La incertidumbre global sigue aumentando sus alcances. Si conocíamos un cierto orden que daba una relativa estabilidad al mundo, hoy ese orden ha desaparecido. Los roles tradicionales encarnados por las potencias que de alguna manera imponían la dirección en multitud de aspectos concernientes a la geopolítica planetaria, se han desdibujado y no alcanzan aún a cobrar perfiles claros. Puede afirmarse que la responsabilidad mayor por ese resquebrajamiento recae sobre los hombros del presidente Donald Trump, quien ha usado el poder a su cargo para destruir muchos de los basamentos de la convivencia global construidos pacientemente a lo largo de décadas. No más acuerdo para el combate del cambio climático, no más vigencia de los tratados comerciales pactados, no más apego a las políticas humanitarias de refugio que caracterizaron a su país como un espacio de acogida de los perseguidos, no más nada que recordara a su antecesor Barack Obama, todo bajo la consigna de “América primero”, que tanto cautivó al público chauvinista dispuesto a apoyarlo fervorosamente.
Hoy, con su anuncio de que abandona el compromiso pactado con Irán y otras cinco potencias en 2015 y la consecuente reimposición de sanciones a la nación persa, el panorama a la vista puede ser metafóricamente descrito como el que se produce cuando un castillo de naipes se derrumba a partir de que alguien movió una de las cartas y sobrevino el derrumbe. En Oriente Medio, las tensiones previamente existentes en el entorno sirio-israelí y en el contexto de la guerra civil en Yemen adquieren un carácter mucho más beligerante e impulsivo; en Irán las masas toman las calles para vociferar contra Estados Unidos, quemar banderas y retomar las posturas radicales de antaño, fortaleciendo así la posibilidad de que la línea dura previa a la gestión del presidente Rohani se reimponga; los tres países más centrales en la Unión Europea, Gran Bretaña, Alemania y Francia, se despegan de Washington indignados por la decisión unilateral de Trump, declarando que, como lo dijera el ministro de finanzas francés, “no seremos vasallos de Estados Unidos”, aludiendo a la línea a seguir a partir de ahora.
En ese caldeado ambiente, aflora la incertidumbre de si el acuerdo podrá ser respetado por quienes siguen en él; de si los tres países europeos lograrán capear el efecto de las sanciones que se impondrán desde Washington y que podrían sin duda ejercer una presión sobre las corporaciones europeas que tienen tratos con Irán; de si el régimen de los ayatolas decidirá que puede infringir también él los compromisos pactados y reemprender su desarrollo nuclear con fines bélicos.

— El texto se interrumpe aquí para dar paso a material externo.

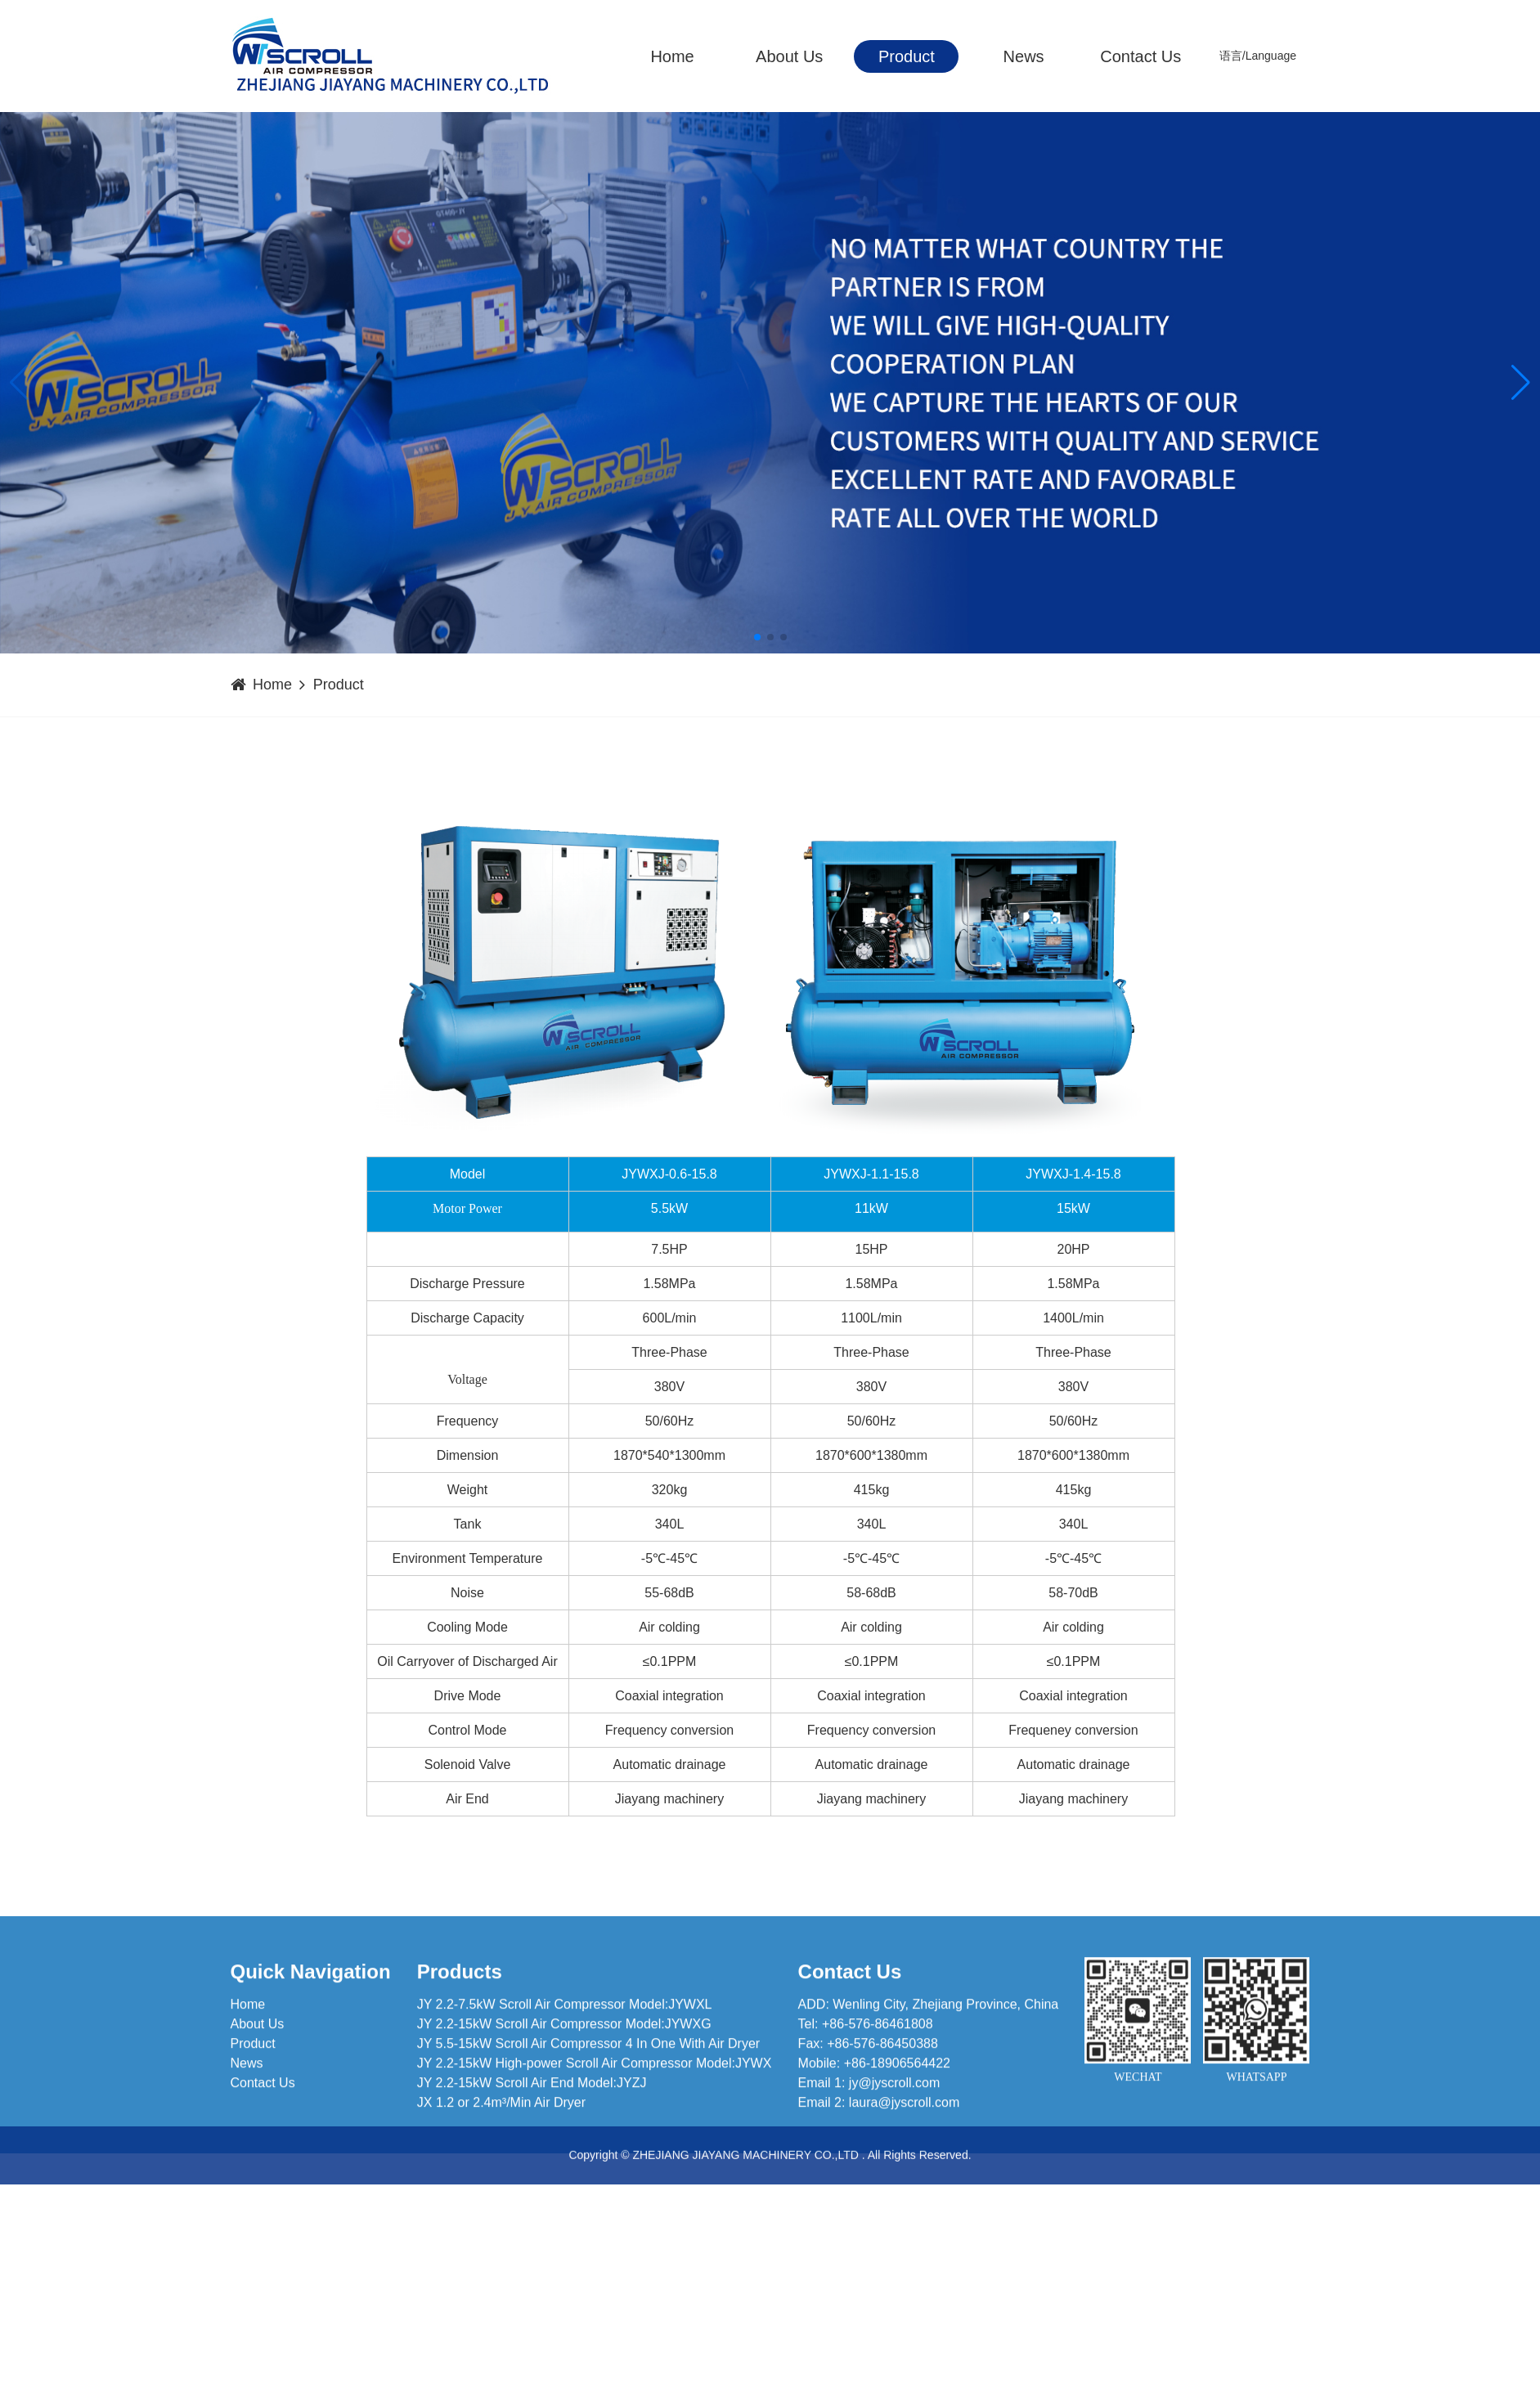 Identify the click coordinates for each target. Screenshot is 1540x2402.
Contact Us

Es aún pronto para prever a dónde conducirá esta crisis que está dejando tantos cabos sueltos, pero lo que sí es claro es que en esta complejísima madeja en la que las directrices que ordenaban las cosas han desaparecido, cualquier error de cálculo de alguno de los protagonistas de este drama tiene la capacidad de provocar dinámicas incendiarias de alcances globales. El Oriente Medio tiene ahora más probabilidades de profundizar sus desequilibrios con un Irán agraviado y con Israel y Arabia Saudita envalentonados, mientras que el distanciamiento entre Estados Unidos y sus aliados europeos, que cobró impulso desde la toma del poder de Trump, adquiere hoy nuevas y preocupantes dimensiones. Y aún faltaría por ver además qué tanto el precedente del abandono unilateral de Estados Unidos del acuerdo con Irán dificultará la posibilidad de que Corea del Norte acepte renunciar a su programa nuclear.